Records for this exercise below:

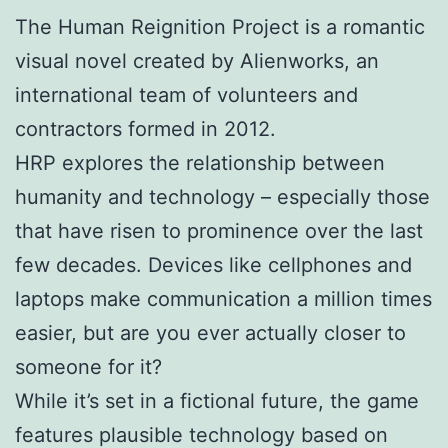
The Human Reignition Project is a romantic
visual novel created by Alienworks, an
international team of volunteers and
contractors formed in 2012.
HRP explores the relationship between
humanity and technology – especially those
that have risen to prominence over the last
few decades. Devices like cellphones and
laptops make communication a million times
easier, but are you ever actually closer to
someone for it?
While it’s set in a fictional future, the game
features plausible technology based on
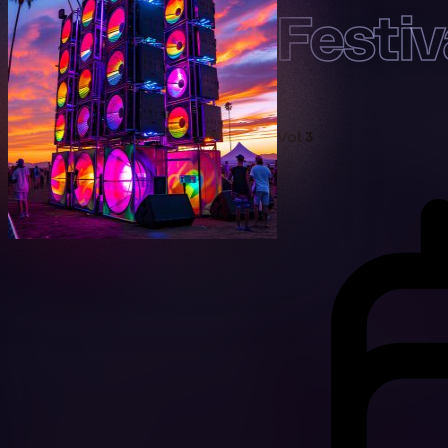
Festi
Vol 3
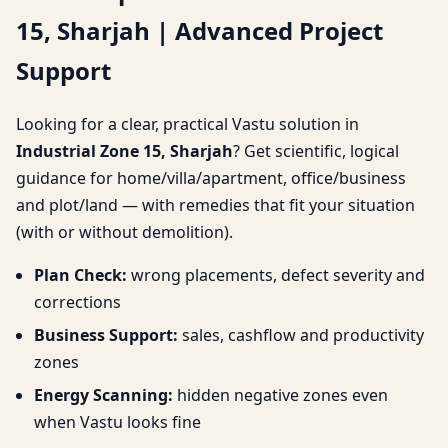
15, Sharjah | Advanced Project
Sharjah | Advanced
Support
Project Support
Looking for a clear, practical Vastu solution in
Industrial Zone 15, Sharjah
? Get scientific, logical
guidance for home/villa/apartment, office/business
and plot/land — with remedies that fit your situation
(with or without demolition).
Plan Check:
wrong placements, defect severity and
corrections
Business Support:
sales, cashflow and productivity
zones
Energy Scanning:
hidden negative zones even
when Vastu looks fine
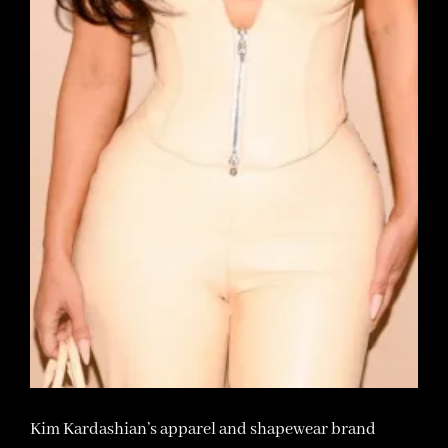
Kim Kardashian’s apparel and shapewear brand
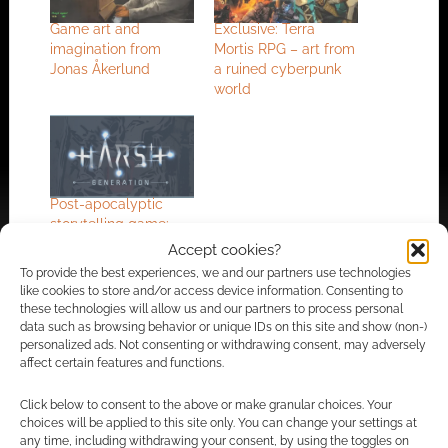
Game art and
Exclusive: Terra
imagination from
Mortis RPG – art from
Jonas Åkerlund
a ruined cyberpunk
world
Post-apocalyptic
storytelling game:
Harsh Generation on
Accept cookies?
Kickstarter
To provide the best experiences, we and our partners use technologies
like cookies to store and/or access device information. Consenting to
these technologies will allow us and our partners to process personal
data such as browsing behavior or unique IDs on this site and show (non-)
personalized ads. Not consenting or withdrawing consent, may adversely
FILED UNDER:
ART
affect certain features and functions.
TAGGED WITH:
APOCALYPTIC
,
CYBERPUNK
Click below to consent to the above or make granular choices. Your
choices will be applied to this site only. You can change your settings at
any time, including withdrawing your consent, by using the toggles on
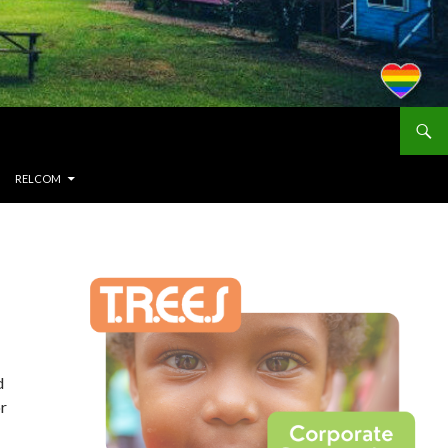
RELCOM
d
or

End of Records for this exercise.

**Exercise instructions**
Work from the entries above. Set down exactly and only the lines from the line with "Looking for a" to the line with "Mortis RPG – art from", both included, and leave the pictures out.

**Answer for the task**
Looking for a clear, practical Vastu solution in
Industrial Zone 15, Sharjah
? Get scientific, logical
guidance for home/villa/apartment, office/business
and plot/land — with remedies that fit your situation
(with or without demolition).
Plan Check:
wrong placements, defect severity and
corrections
Business Support:
sales, cashflow and productivity
zones
Energy Scanning:
hidden negative zones even
when Vastu looks fine
Kim Kardashian’s apparel and shapewear brand
Game art and
Exclusive: Terra
imagination from
Mortis RPG – art from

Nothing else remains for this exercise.